Als zweitgrößte Partei des Landes ist die PS dennoch keine entideologisierte Volkspartei. Weder erreicht sie die "kleinen Leute" im gewerblichen Mittelstand noch die Arbeiterschaft. Ihre stärksten Bastionen liegen im öffentlichen Sektor bei Angestellten und Beamten. Schon seit den 60er Jahren ist der Idealtyp des sozialistischen Wählers ein antiklerikaler Lehrer oder anderweitig im öffentlichen Dienst Beschäftigter mittleren Alters. Dagegen ist die Rolle des Volkstribuns, noch bis in die 70er Jahre fest in der Hand der Kommunisten, auf den rechtsextremen Front National übergegangen. Aubry stützt sich taktisch zwar auch auf den linken Parteiflügel, wird daran aber wenig ändern.

Schon während ihres Wahlkampfes gegen Sarkozy 2007 hatte sich ihre Rivalin Royal für eine Öffnung zur Mitte ausgesprochen, zunächst als Wahlbündnis, langfristig als organisatorische Verschmelzung mit den christdemokratischen Zentristen um François Bayrou und seiner 2007 gegründeten Partei Mouvement démocrate (MoDem). Manche verweisen dabei auf den italienischen Partito Democratico als Vorbild, auch wenn dazu (noch) wenig Anlass besteht.

Noch vor etwa vier Jahren sah es so aus, als könnte Romano Prodis Mitte-Links-Bündnis über Italien hinaus wegweisend sein. Nach der Einführung des Mehrheitswahlrechts waren die Voraussetzungen für einen Bipolarismus geschaffen, der die endemische Parteienzersplitterung beenden sollte. Gegen Berlusconis Allianz Casa della Libertà setzte sich Prodi 2006 mit dem Bündnis L'Unione durch. Es beruhte auf insgesamt zehn Parteien (man stelle sich in Deutschland eine Zehn-Parteien-Koalition vor!) von Christdemokraten, Grünen, Sozialdemokraten, Radikalen, Linksliberalen bis zur extremen Linken.
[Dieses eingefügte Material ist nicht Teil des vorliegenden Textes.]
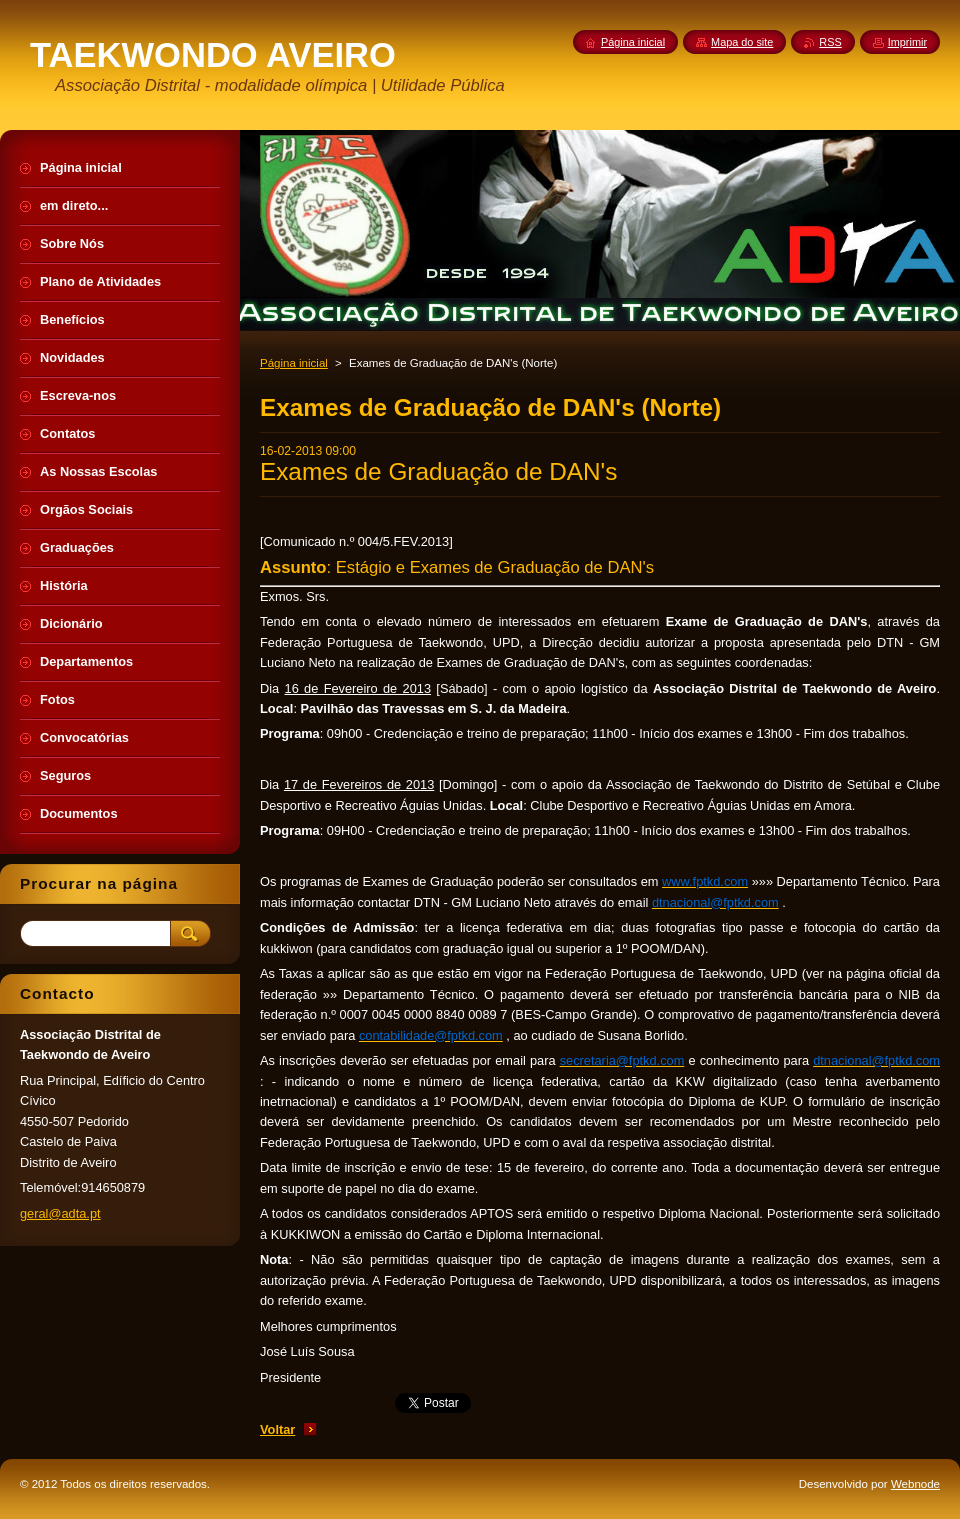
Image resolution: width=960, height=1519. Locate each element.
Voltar (277, 1429)
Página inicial (294, 363)
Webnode (915, 1484)
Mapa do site (742, 42)
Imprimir (907, 42)
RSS (830, 42)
Aber schon nach zwei Jahren musste Prodi nach einer "Palastrevolte" zurücktreten. Bei den Neuwahlen vom Sommer 2008 siegte Berlusconi erneut und hat inzwischen sein Bündnis, u.a. angereichert um Alessandra Mussolinis Neofaschisten, auch organisatorisch zu einer Partei zusammengeschweißt, dem Popolo della Libertà. Auf dem Weg vom Bipolarismus zum Bipartitismus ist die Rechte also um Längen voraus. Eine große linke Volkspartei muss daher kommen, und sie wird kommen, fragt sich nur, mit welchen Partnern.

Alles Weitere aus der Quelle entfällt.